McAdow had only moved into the building in September 2020, hoping to make it easier for visitors to socially distance while shopping. Now, less than a year in and dealing with damage to one-of-a-kind inventory, he says his bank told him they won’t offer a loan because he cannot prove a profit. “But I’m a jewelry store, all my earnings are in the last quarter,” McAdow said, referring to the regular upward spike in retail jewelry sales that comes during the U.S. holiday season.
While McAdow is unable to open as he assesses and reconditions the jewelry, art, and fascinator hats in his store, he is finding support from his neighbors at Comma Books & Social Hub.
Dorian Jackson and Egypt Otis, owners of Comma, will be hosting McAdow during the upcoming 810 Day–Tuesday, August 10—for people to bring jewelry for inspection and cleaning services. They’ve suggested a $5 donation for McAdow’s services, with all proceeds going toward helping Flint Trading Co. cover post-fire expenses.
“We love Flint and know they would do the same for us,” said Jackson of why he and Otis decided to open up their store to their business’s neighbors. “We are a family of entrepreneurs.”

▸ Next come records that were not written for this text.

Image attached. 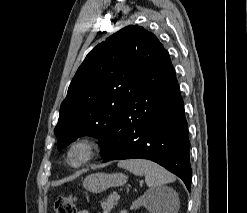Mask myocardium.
<instances>
[{
	"mask_svg": "<svg viewBox=\"0 0 247 213\" xmlns=\"http://www.w3.org/2000/svg\"><path fill=\"white\" fill-rule=\"evenodd\" d=\"M98 150L99 142L96 138L88 135L79 136L67 146L66 163L73 169L85 167L96 157Z\"/></svg>",
	"mask_w": 247,
	"mask_h": 213,
	"instance_id": "f54148a6",
	"label": "myocardium"
}]
</instances>
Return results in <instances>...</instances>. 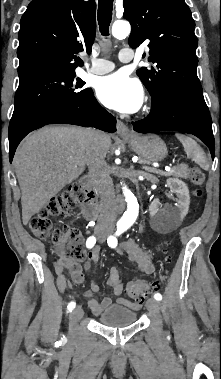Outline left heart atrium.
<instances>
[{
  "mask_svg": "<svg viewBox=\"0 0 221 379\" xmlns=\"http://www.w3.org/2000/svg\"><path fill=\"white\" fill-rule=\"evenodd\" d=\"M96 93L102 104L122 113L136 112L144 98L140 82L124 72L101 78Z\"/></svg>",
  "mask_w": 221,
  "mask_h": 379,
  "instance_id": "39dd6f15",
  "label": "left heart atrium"
}]
</instances>
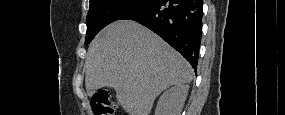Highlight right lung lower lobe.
<instances>
[{
  "label": "right lung lower lobe",
  "instance_id": "right-lung-lower-lobe-1",
  "mask_svg": "<svg viewBox=\"0 0 285 115\" xmlns=\"http://www.w3.org/2000/svg\"><path fill=\"white\" fill-rule=\"evenodd\" d=\"M202 0H152L119 20H134L157 33L197 69L202 36Z\"/></svg>",
  "mask_w": 285,
  "mask_h": 115
}]
</instances>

After the fire, barber Dwayne Harrington Sr. moved his operation across the road to Aristotle’s Barber and Beauty Supply.

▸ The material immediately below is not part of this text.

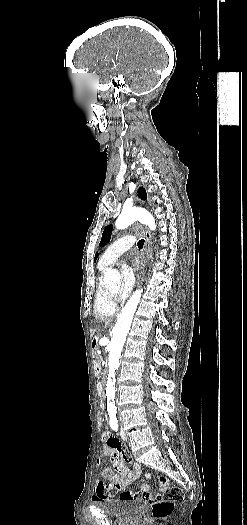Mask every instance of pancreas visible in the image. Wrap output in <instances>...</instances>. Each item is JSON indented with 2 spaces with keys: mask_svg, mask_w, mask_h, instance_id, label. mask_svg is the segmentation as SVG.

Harrington, who prefers to go by his business’s name “Wayne the Barber,” and his wife Tiana Harrington said their first concern was making sure their 10th annual Back to School Rally would go on.
“We were like, ‘Oh my God, how are we going to do haircuts? Where can this even happen?’” said Ms. Harrington.

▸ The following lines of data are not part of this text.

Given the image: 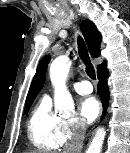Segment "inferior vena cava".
I'll use <instances>...</instances> for the list:
<instances>
[{
	"label": "inferior vena cava",
	"mask_w": 130,
	"mask_h": 153,
	"mask_svg": "<svg viewBox=\"0 0 130 153\" xmlns=\"http://www.w3.org/2000/svg\"><path fill=\"white\" fill-rule=\"evenodd\" d=\"M86 133V124L80 121L76 124L71 140L64 148L63 153H80Z\"/></svg>",
	"instance_id": "602c4592"
}]
</instances>
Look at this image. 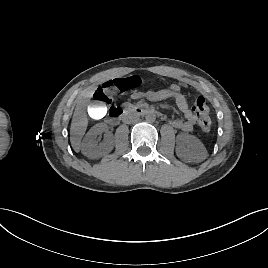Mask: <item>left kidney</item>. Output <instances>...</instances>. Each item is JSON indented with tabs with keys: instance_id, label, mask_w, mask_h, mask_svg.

The event—which features backpack and school supply giveaways, along with free haircuts for K-12 students—will now be hosted between Buckham Alley and Wayne the Barber’s new space at Aristotle’s.
“From the bottom of my heart,” said Harrington, “the people of downtown Flint are very supportive of each other.” He said that despite the difficult circumstances, “it was delightful to stand back and see everybody hustling and bustling to make sure all the people who were victims of fire were aided and supported.”
Wayne the Barber formerly worked out of MagnifiClips, the barbershop sandwiched between Flint Trading Co. and Comma Books. Owner and barber Tim Tyler decided to keep working through the damage on his own.
“We were fortunate, though,” said Tyler of his shop, which is operable but not without damage.
Tyler’s waiting area sports black mats attached to green and yellow vacuum tubes. The tubes connect to an “Injectidry” machine further back in the shop. The machine operates at a steady hum, trying to save the space’s hardwood floors a week after the fire.
Aside from the drying mats, the shop looks relatively like it did. There are a few light fixtures that still need to be fixed and some water damage on the ceiling, but nothing the average customer would look up and notice.
Tyler said he’s grateful his shop could reopen so quickly, but he is still concerned his barber stations may warp from water damage and that insurance may not cover cleaning or replacing some of his barber chairs, a few of which were still unused.
The cause of the fire which affected Flint Trading Co., Comma Books & Social Hub, Wayne the Barber, MagnifiClips, artist Tim Kranz, and building owners Gary and Terry Gebhardt remains unconfirmed.
Flint Fire Department Battalion Chief Mike Kovach said the matter has since been referred to Michigan State Police investigator who will be working with the Gebhardt’s insurance provider.